Social Networks Affect A Child’s Physical Activity

Connie K. Ho for RedOrbit.com
A study by a team of researchers at Vanderbilt School of Medicine recently found that children who have active peers engage in more physical activity themselves. This idea of peer pressure affecting the exercise of children, influencing healthy habits, and rates of reducing obesity is published in the journal Pediatrics.
Sabina Gesell, a research assistant professor in pediatrics at Vanderbilt School of Medicine, and fellow researchers examined groups of friends in an after-school program that had children between the ages of 5 and 12. They tracked the kids´ physical activity over 12 weeks by using a device that recorded small muscle movements. The device works similarly to how a pedometer can track the number of steps a person takes.
In the beginning of the program, none of the students were familiar with one another. Researchers looked at how the children became friends with one another, some sticking with each other while others didn´t continue to be friends. The scientists studied how these changes in relationships could influence the adolescents´ level of physical activity.

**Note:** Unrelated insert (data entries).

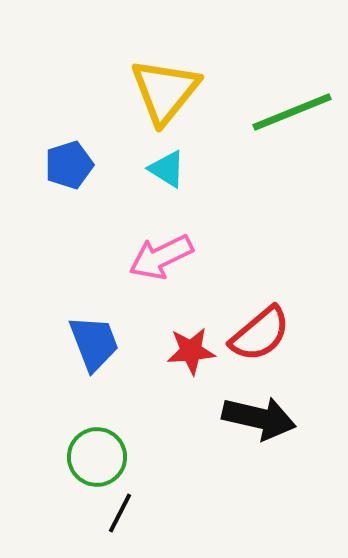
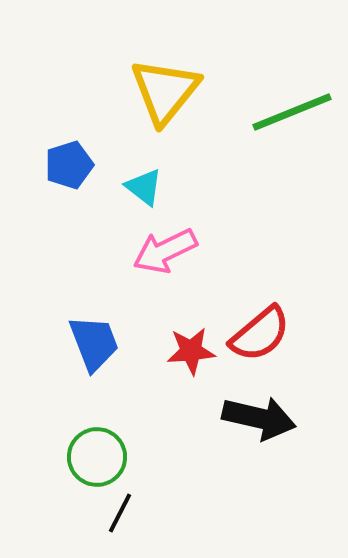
cyan triangle: moved 23 px left, 18 px down; rotated 6 degrees clockwise
pink arrow: moved 4 px right, 6 px up
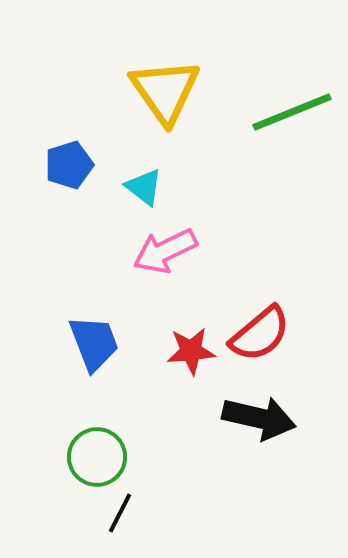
yellow triangle: rotated 14 degrees counterclockwise
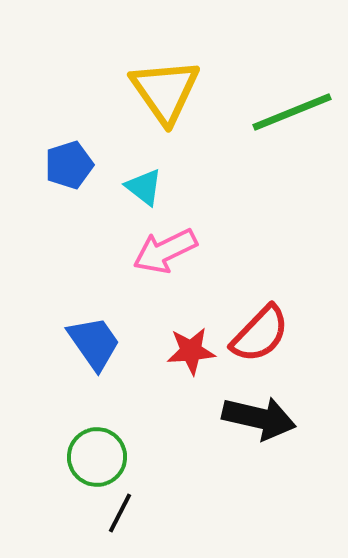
red semicircle: rotated 6 degrees counterclockwise
blue trapezoid: rotated 14 degrees counterclockwise
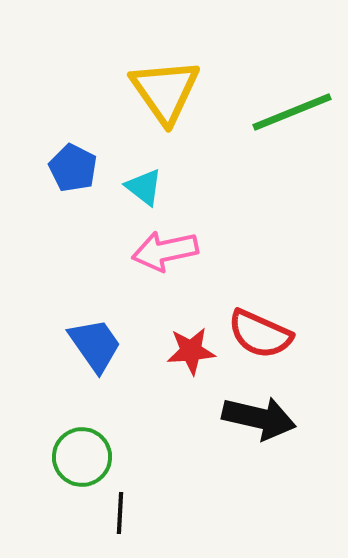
blue pentagon: moved 4 px right, 3 px down; rotated 27 degrees counterclockwise
pink arrow: rotated 14 degrees clockwise
red semicircle: rotated 70 degrees clockwise
blue trapezoid: moved 1 px right, 2 px down
green circle: moved 15 px left
black line: rotated 24 degrees counterclockwise
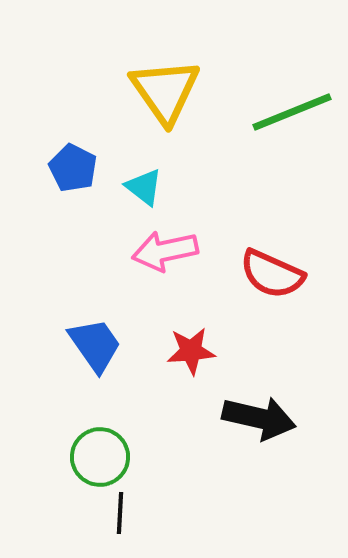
red semicircle: moved 12 px right, 60 px up
green circle: moved 18 px right
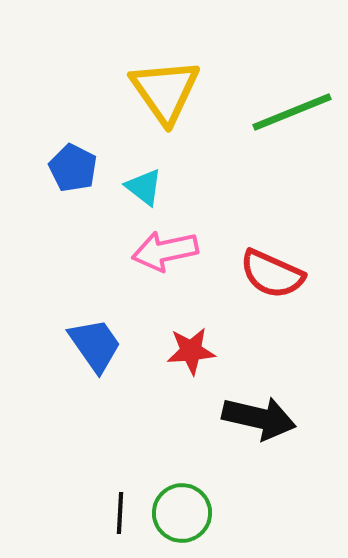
green circle: moved 82 px right, 56 px down
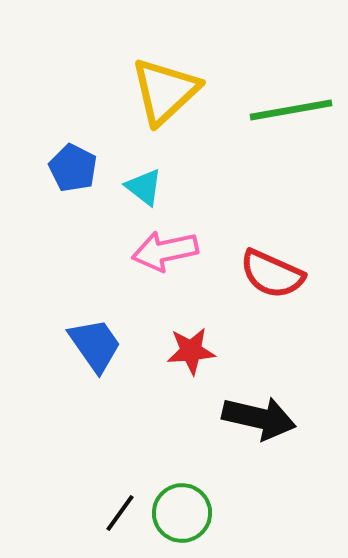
yellow triangle: rotated 22 degrees clockwise
green line: moved 1 px left, 2 px up; rotated 12 degrees clockwise
black line: rotated 33 degrees clockwise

In the study, the element that influenced the students´ activity or heightened their physical activity the most was the interactions that the participants had with four to six of their closest friends and the physical activity of each of these friends. The subjects would adjust their physical activity level about 10 percent to match the physical activity of their friends. As a result, students who befriended other participants who were engaged in moderate to vigorous physical activity, tended to up their own physical activity levels. Those who had close relationships with people who were on the lower scale of physical activity, tended to participate in less physical activity and were sedentary themselves.
“We see evidence that the children are mirroring, emulating or adjusting to be similar to their friends,” said Gesell in a TIME article. “And that´s exciting because we saw meaningful changes in activity levels in 12 weeks.”

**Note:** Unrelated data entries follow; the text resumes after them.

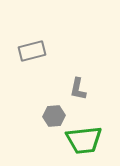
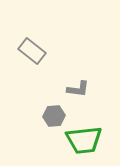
gray rectangle: rotated 52 degrees clockwise
gray L-shape: rotated 95 degrees counterclockwise
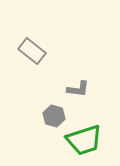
gray hexagon: rotated 20 degrees clockwise
green trapezoid: rotated 12 degrees counterclockwise
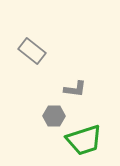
gray L-shape: moved 3 px left
gray hexagon: rotated 15 degrees counterclockwise
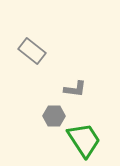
green trapezoid: rotated 105 degrees counterclockwise
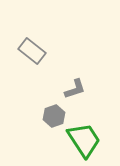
gray L-shape: rotated 25 degrees counterclockwise
gray hexagon: rotated 20 degrees counterclockwise
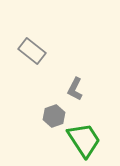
gray L-shape: rotated 135 degrees clockwise
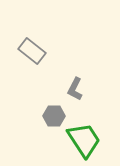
gray hexagon: rotated 20 degrees clockwise
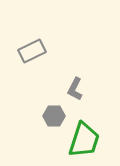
gray rectangle: rotated 64 degrees counterclockwise
green trapezoid: rotated 51 degrees clockwise
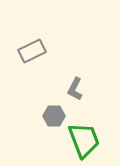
green trapezoid: rotated 39 degrees counterclockwise
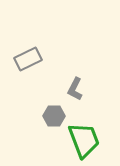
gray rectangle: moved 4 px left, 8 px down
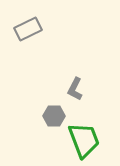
gray rectangle: moved 30 px up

The findings of the program suggest that changing a child´s behavior could be as simple as connecting sedentary kids to kids who are more active. Researchers believe that the results could assist public health groups in the fight against the obesity epidemic. The next step in the project for the researchers would be to find out how much a single child with an active physical activity can influence his peers who are more sedentary.
“Such as strategy could start with a group of very active children and implement a ‘rolling enrollment’ of inactive children into the group,” the researchers wrote in the paper.
Other studies besides the one by the Vanderbilt Medical School have worked to determine the impact of social networks on habits, such as quitting smoking, or moods, like the increase of feelings of happiness or loneliness.
“This is a novel approach to obesity prevention,” continued Gesell in the TIME article. “None of the approaches to combating obesity are really working now, and we need a new approach. The social environment does carry more power than we have given it credit for, so we should leverage that intentionally.”